• [EXERCISE BRIEF] Please return the lines of the data that contain "Augentagesklinik".

• [MATERIAL FOR THIS EXERCISE]
━━━━━━
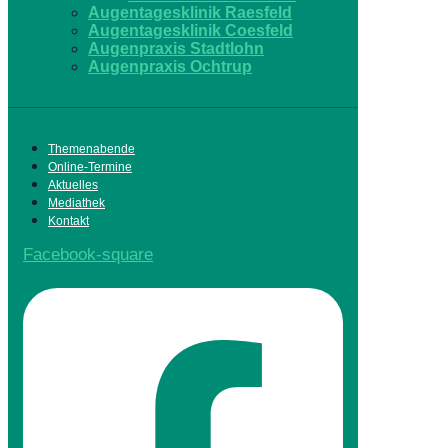
Augentagesklinik Raesfeld
Augentagesklinik Coesfeld
Augenpraxis Stadtlohn
Augenpraxis Ochtrup
Themenabende
Online-Termine
Aktuelles
Mediathek
Kontakt
Facebook-square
━━━━━━
• [SOLUTION BELOW]
Augentagesklinik Raesfeld
Augentagesklinik Coesfeld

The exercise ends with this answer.